*** ENTRIES SHOWN Section Begins ***

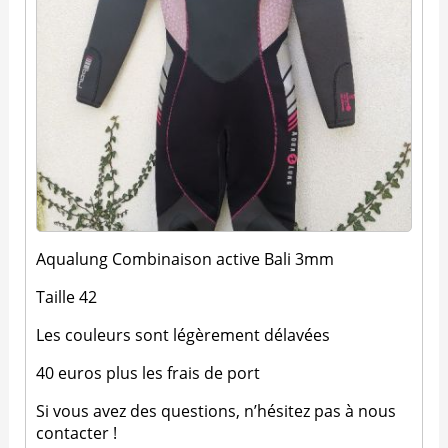
Aqualung Combinaison active Bali 3mm
Taille 42
Les couleurs sont légèrement délavées
40 euros plus les frais de port
Si vous avez des questions, n’hésitez pas à nous
contacter !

*** ENTRIES SHOWN Section Ends ***

▸ **TASK DIRECTIONS**
From the entries above, write out every line without a single change, skipping the images.

▸ **ANSWER TO THIS PROBLEM**
Aqualung Combinaison active Bali 3mm
Taille 42
Les couleurs sont légèrement délavées
40 euros plus les frais de port
Si vous avez des questions, n’hésitez pas à nous
contacter !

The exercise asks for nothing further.